Friday, August 17, 2007

Duel (1971)

I finally dusted off my copy of Duel, Steven Spielberg’s first major film, at the request of a friend who had fond memories of the killer semi-truck driver flick. Let me tell ya, I had reservations about watching a film that basically took place inside a car (bad flashbacks of watching Penny Dreadful) but Duel pleasantly surprised me. It was a rip-roaring, gas-guzzling good time!

The premise is very, very simple: A middle-aged business man named David is driving on his way to a business appointment in the middle of Nowhere, California and pisses off the wrong truck driver who is driving a souped-up but very rusty and old gas truck. From there on out it is a game of cat and mouse as the dangerous driver toys with the man.

I was always curious about this movie and after buying it a while ago, I’m glad I finally sat down to watch it. From the cool opening credits that show the point of view from the driver’s seat of a car to the explosive finale, Duel is definitely an entertaining film that will keep you on the edge of your seat.

Dennis Weaver does a fantastic job as the business man who unwittingly picks a fight with a semi and its driver. He is the embodiment of a middle-aged man. He’s not heroic or courageous but entirely believable as he becomes angry, then panicked, then paranoid and eventually decides to stand and fight against his harasser. We never see the truck driver, and besides a few patrons at a café, The character of David is the only one we see or is developed. The semi-truck driver is never seen, and because of this the actual semi takes on its own persona. Every time the semi is seen in a rearview mirror, barreling down the road or stock still at a gas station, it fills you with a foreboding sense of dread.

The film is packed with suspense, much due in part to the fantastic camera work. There are some truly stunning shots in the film, many of them coming from within the car that David drives. There were some great shots where the semi can be seen in the rear view mirror before David sees it and it took all my strength not to scream out, “Look behind you!!”

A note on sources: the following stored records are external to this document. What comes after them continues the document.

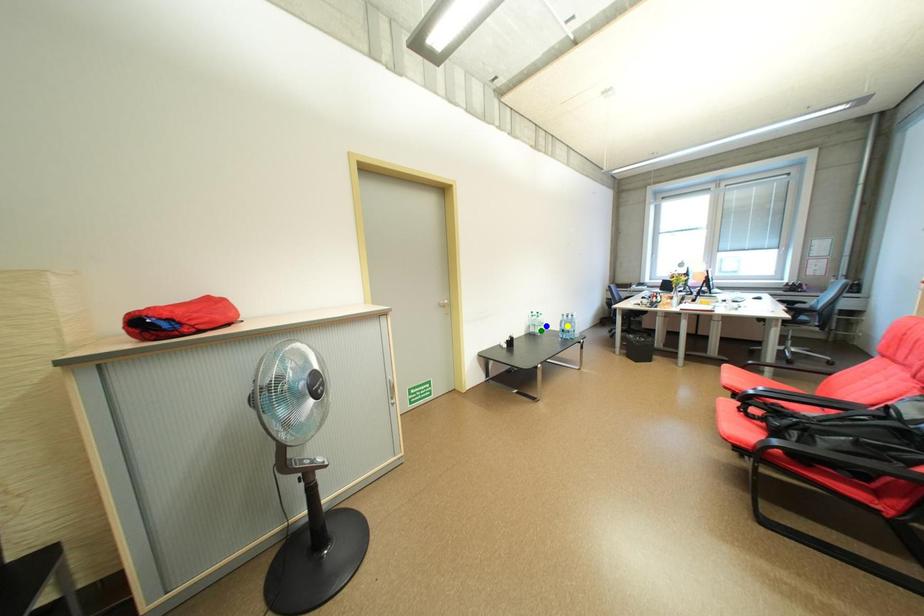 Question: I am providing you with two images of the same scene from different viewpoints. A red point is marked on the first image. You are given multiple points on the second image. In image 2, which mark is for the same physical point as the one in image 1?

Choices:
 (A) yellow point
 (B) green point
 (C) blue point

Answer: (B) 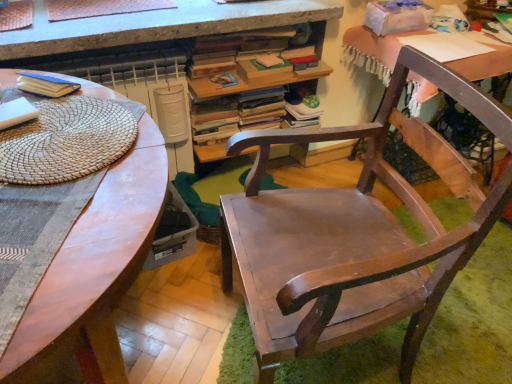 You are a GUI agent. You are given a task and a screenshot of the screen. Output one action in this format:
    pyautogui.click(x=<x>, y=<y>)
    Task: Click on the vacant area that is in front of matte blue paperback book at upper left
    The image size is (512, 384).
    Given the screenshot: What is the action you would take?
    pyautogui.click(x=51, y=109) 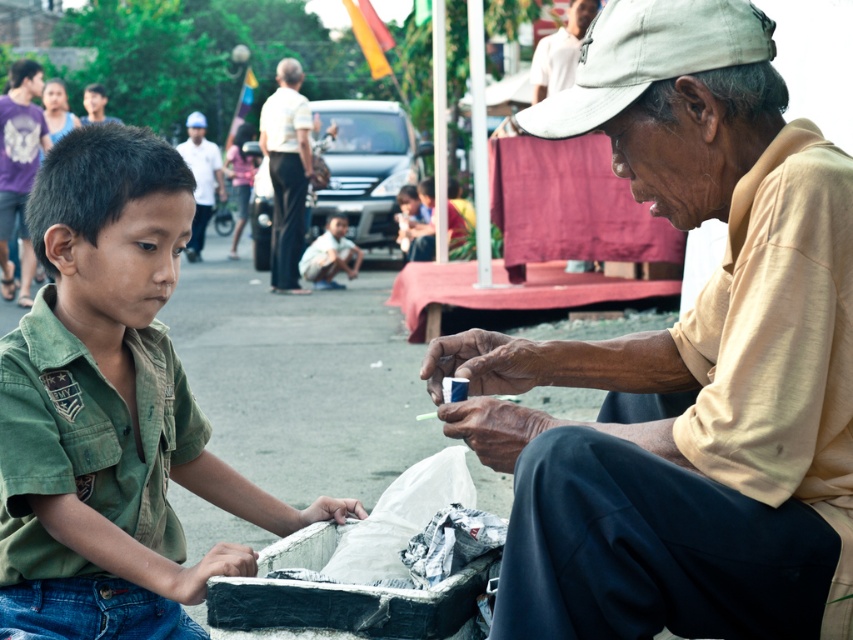 You are a fashion designer observing this scene and want to create a layered look using the light beige cotton shirt at right and the white cotton shirt at upper center. Based on their current positions in the image, which shirt should be placed on top to maintain the same visual hierarchy?

The light beige cotton shirt at right is positioned under the white cotton shirt at upper center, so to maintain the same visual hierarchy, the white cotton shirt at upper center should be placed on top of the light beige cotton shirt at right.

You are standing in the street scene and want to locate the green matte shirt at left. Can you tell me its exact position in the image?

The green matte shirt at left is located at the 2D coordinates point (x=109, y=410) in the image.

You are a delivery person trying to deliver a package to the older man in the scene. The package can only be carried by someone who is at least 1.5 meters away from the green matte shirt at left. Are you able to safely deliver the package to the white cotton shirt at upper center?

The green matte shirt at left and white cotton shirt at upper center are 10.93 meters apart from each other. Since 10.93 meters is greater than 1.5 meters, you can safely deliver the package to the white cotton shirt at upper center. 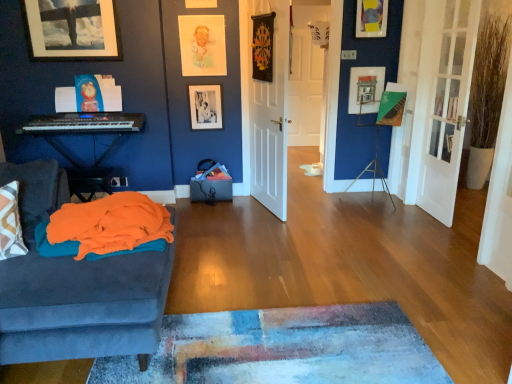 You are a GUI agent. You are given a task and a screenshot of the screen. Output one action in this format:
    pyautogui.click(x=<x>, y=<y>)
    Task: Click on the vacant area located to the right-hand side of white matte door at center, which ranks as the first door in left-to-right order
    
    Given the screenshot: What is the action you would take?
    pyautogui.click(x=312, y=209) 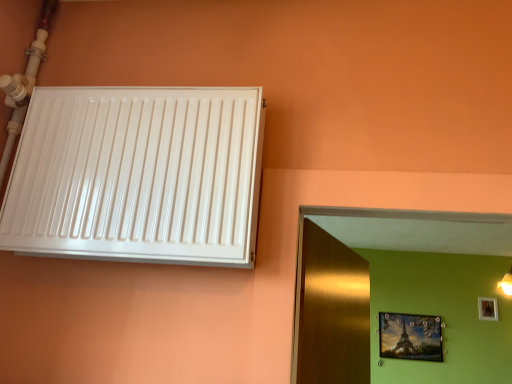 Question: Should I look upward or downward to see metallic gold picture frame at upper right, the 1th picture frame in the left-to-right sequence?

Choices:
 (A) down
 (B) up

Answer: (A)

Question: Can you confirm if wooden photo frame at upper right, which is the 1th picture frame from right to left, is taller than white glossy radiator at upper left?

Choices:
 (A) yes
 (B) no

Answer: (B)

Question: From a real-world perspective, is wooden photo frame at upper right, the 2th picture frame from the bottom, physically above white glossy radiator at upper left?

Choices:
 (A) no
 (B) yes

Answer: (B)

Question: Is wooden photo frame at upper right, placed as the first picture frame when sorted from top to bottom, positioned before white glossy radiator at upper left?

Choices:
 (A) no
 (B) yes

Answer: (A)

Question: Is wooden photo frame at upper right, the 2th picture frame from the bottom, aimed at white glossy radiator at upper left?

Choices:
 (A) yes
 (B) no

Answer: (B)

Question: Is wooden photo frame at upper right, placed as the first picture frame when sorted from top to bottom, oriented away from white glossy radiator at upper left?

Choices:
 (A) yes
 (B) no

Answer: (B)

Question: Are wooden photo frame at upper right, placed as the first picture frame when sorted from top to bottom, and white glossy radiator at upper left far apart?

Choices:
 (A) yes
 (B) no

Answer: (A)

Question: Is wooden photo frame at upper right, which is the 1th picture frame from right to left, turned away from metallic gold picture frame at upper right, arranged as the first picture frame when ordered from the bottom?

Choices:
 (A) yes
 (B) no

Answer: (B)

Question: Can you confirm if wooden photo frame at upper right, positioned as the second picture frame in left-to-right order, is bigger than metallic gold picture frame at upper right, the second picture frame from the top?

Choices:
 (A) no
 (B) yes

Answer: (A)

Question: Would you consider wooden photo frame at upper right, which is the 1th picture frame from right to left, to be distant from metallic gold picture frame at upper right, arranged as the first picture frame when ordered from the bottom?

Choices:
 (A) yes
 (B) no

Answer: (B)

Question: Considering the relative sizes of wooden photo frame at upper right, which is the 1th picture frame from right to left, and metallic gold picture frame at upper right, the second picture frame positioned from the right, in the image provided, is wooden photo frame at upper right, which is the 1th picture frame from right to left, thinner than metallic gold picture frame at upper right, the second picture frame positioned from the right,?

Choices:
 (A) yes
 (B) no

Answer: (A)

Question: From the image's perspective, does wooden photo frame at upper right, the 2th picture frame from the bottom, appear lower than metallic gold picture frame at upper right, arranged as the first picture frame when ordered from the bottom?

Choices:
 (A) yes
 (B) no

Answer: (B)

Question: From the image's perspective, is wooden photo frame at upper right, placed as the first picture frame when sorted from top to bottom, on metallic gold picture frame at upper right, the 1th picture frame in the left-to-right sequence?

Choices:
 (A) yes
 (B) no

Answer: (A)

Question: From a real-world perspective, is white glossy radiator at upper left on wooden photo frame at upper right, positioned as the second picture frame in left-to-right order?

Choices:
 (A) yes
 (B) no

Answer: (B) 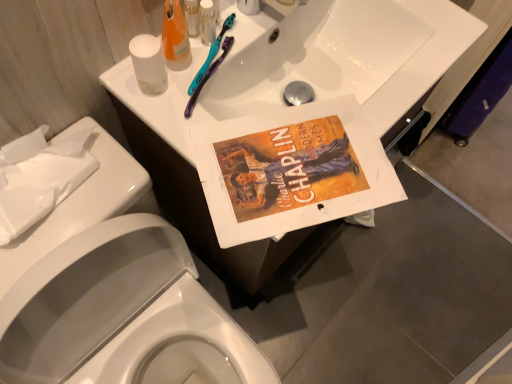 The image size is (512, 384). I want to click on free space in front of clear plastic bottle at upper center, which ranks as the second toiletry in left-to-right order, so click(x=206, y=115). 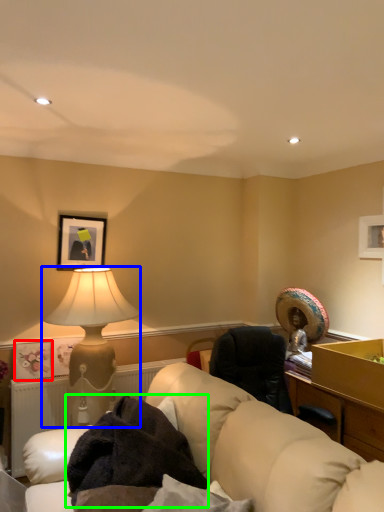 Question: Estimate the real-world distances between objects in this image. Which object is farther from picture frame (highlighted by a red box), lamp (highlighted by a blue box) or blanket (highlighted by a green box)?

Choices:
 (A) lamp
 (B) blanket

Answer: (B) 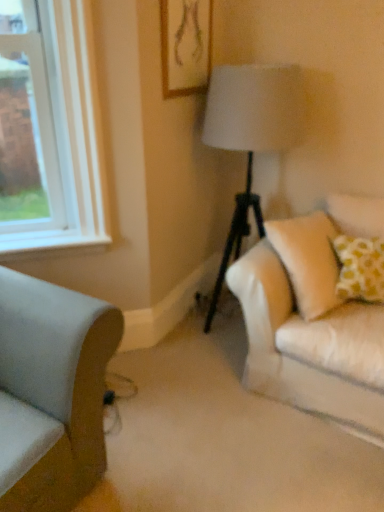 Identify the location of wooden framed artwork at upper center. This screenshot has width=384, height=512. (185, 46).

Identify the location of white smooth window sill at left. (53, 246).

Describe the element at coordinates (56, 383) in the screenshot. I see `light gray fabric couch at lower left` at that location.

You are a GUI agent. You are given a task and a screenshot of the screen. Output one action in this format:
    pyautogui.click(x=<x>, y=<y>)
    Task: Click on the wooden framed artwork at upper center
    The image size is (384, 512).
    Given the screenshot: What is the action you would take?
    pyautogui.click(x=185, y=46)

Can you confirm if white smooth window sill at left is positioned to the right of wooden framed artwork at upper center?

Incorrect, white smooth window sill at left is not on the right side of wooden framed artwork at upper center.

Is white smooth window sill at left turned away from wooden framed artwork at upper center?

No, white smooth window sill at left's orientation is not away from wooden framed artwork at upper center.

Can you tell me how much white smooth window sill at left and wooden framed artwork at upper center differ in facing direction?

45.7 degrees.

Relative to light gray fabric couch at lower left, is white smooth window sill at left in front or behind?

Clearly, white smooth window sill at left is behind light gray fabric couch at lower left.

Does point (49, 255) come in front of point (68, 391)?

No, (49, 255) is behind (68, 391).

Measure the distance from white smooth window sill at left to light gray fabric couch at lower left.

28.43 inches.

From the picture: From the image's perspective, which is above, white smooth window sill at left or light gray fabric couch at lower left?

white smooth window sill at left.

From a real-world perspective, is wooden framed artwork at upper center located higher than white smooth window sill at left?

Correct, in the physical world, wooden framed artwork at upper center is higher than white smooth window sill at left.

Identify the location of picture frame that appears on the right of white smooth window sill at left. The width and height of the screenshot is (384, 512). (185, 46).

Does wooden framed artwork at upper center appear on the left side of white smooth window sill at left?

No, wooden framed artwork at upper center is not to the left of white smooth window sill at left.

Which object is wider, light gray fabric couch at lower left or white smooth window sill at left?

With larger width is light gray fabric couch at lower left.

From a real-world perspective, is light gray fabric couch at lower left over white smooth window sill at left?

Incorrect, from a real-world perspective, light gray fabric couch at lower left is lower than white smooth window sill at left.

Is light gray fabric couch at lower left turned away from white smooth window sill at left?

That's not correct — light gray fabric couch at lower left is not looking away from white smooth window sill at left.

From a real-world perspective, is wooden framed artwork at upper center under light gray fabric couch at lower left?

No, from a real-world perspective, wooden framed artwork at upper center is not beneath light gray fabric couch at lower left.

Is the position of wooden framed artwork at upper center less distant than that of light gray fabric couch at lower left?

No, wooden framed artwork at upper center is further to the viewer.

Can you see wooden framed artwork at upper center touching light gray fabric couch at lower left?

wooden framed artwork at upper center and light gray fabric couch at lower left are not in contact.

From the image's perspective, which object appears higher, wooden framed artwork at upper center or light gray fabric couch at lower left?

wooden framed artwork at upper center appears higher in the image.

Which point is more distant from viewer, (10, 372) or (184, 0)?

The point (184, 0) is farther.

Is light gray fabric couch at lower left oriented towards wooden framed artwork at upper center?

No, light gray fabric couch at lower left is not facing towards wooden framed artwork at upper center.

Who is smaller, light gray fabric couch at lower left or wooden framed artwork at upper center?

wooden framed artwork at upper center.

Considering the sizes of light gray fabric couch at lower left and wooden framed artwork at upper center in the image, is light gray fabric couch at lower left taller or shorter than wooden framed artwork at upper center?

In the image, light gray fabric couch at lower left appears to be taller than wooden framed artwork at upper center.

Identify the location of picture frame on the right of white smooth window sill at left. The height and width of the screenshot is (512, 384). coord(185,46).

You are a GUI agent. You are given a task and a screenshot of the screen. Output one action in this format:
    pyautogui.click(x=<x>, y=<y>)
    Task: Click on the studio couch on the left of white smooth window sill at left
    The width and height of the screenshot is (384, 512).
    Given the screenshot: What is the action you would take?
    pyautogui.click(x=56, y=383)

Based on their spatial positions, is wooden framed artwork at upper center or light gray fabric couch at lower left further from white smooth window sill at left?

wooden framed artwork at upper center.

When comparing their distances from light gray fabric couch at lower left, does wooden framed artwork at upper center or white smooth window sill at left seem closer?

white smooth window sill at left is closer to light gray fabric couch at lower left.

Looking at the image, which one is located further to wooden framed artwork at upper center, light gray fabric couch at lower left or white smooth window sill at left?

The object further to wooden framed artwork at upper center is light gray fabric couch at lower left.

Which object lies further to the anchor point light gray fabric couch at lower left, white smooth window sill at left or wooden framed artwork at upper center?

wooden framed artwork at upper center lies further to light gray fabric couch at lower left than the other object.

Looking at the image, which one is located closer to white smooth window sill at left, light gray fabric couch at lower left or wooden framed artwork at upper center?

light gray fabric couch at lower left.

When comparing their distances from wooden framed artwork at upper center, does white smooth window sill at left or light gray fabric couch at lower left seem closer?

white smooth window sill at left is positioned closer to the anchor wooden framed artwork at upper center.

The width and height of the screenshot is (384, 512). What are the coordinates of `window sill that lies between wooden framed artwork at upper center and light gray fabric couch at lower left from top to bottom` in the screenshot? It's located at (53, 246).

I thought David’s interaction with the few other characters in the film ratcheted up the suspense even more. There is one scene in particular that involves a broken-down school bus and little kids milling around the road. Whew! Was I gripping the edge of my seat on that one! I also enjoyed the scene in the café where David’s paranoia gets the better of him and he believes anyone inside could be the truck driver.

Duel does tend to drag a bit in some parts and others have complained of the rather abrupt ending. The ending seemed fitting to me and didn’t bother me too much. The film does get bogged down a few times, but it’s only for a few minutes and didn’t affect my overall enjoyment of the film.

Duel was released in 1971 and it is considered Spielberg’s first major film. The budget may have been slim compared to his other endeavors, but even with his first film anyone could tell this guy had talent. Duel is packed full of action, suspense, great performances and stunning direction.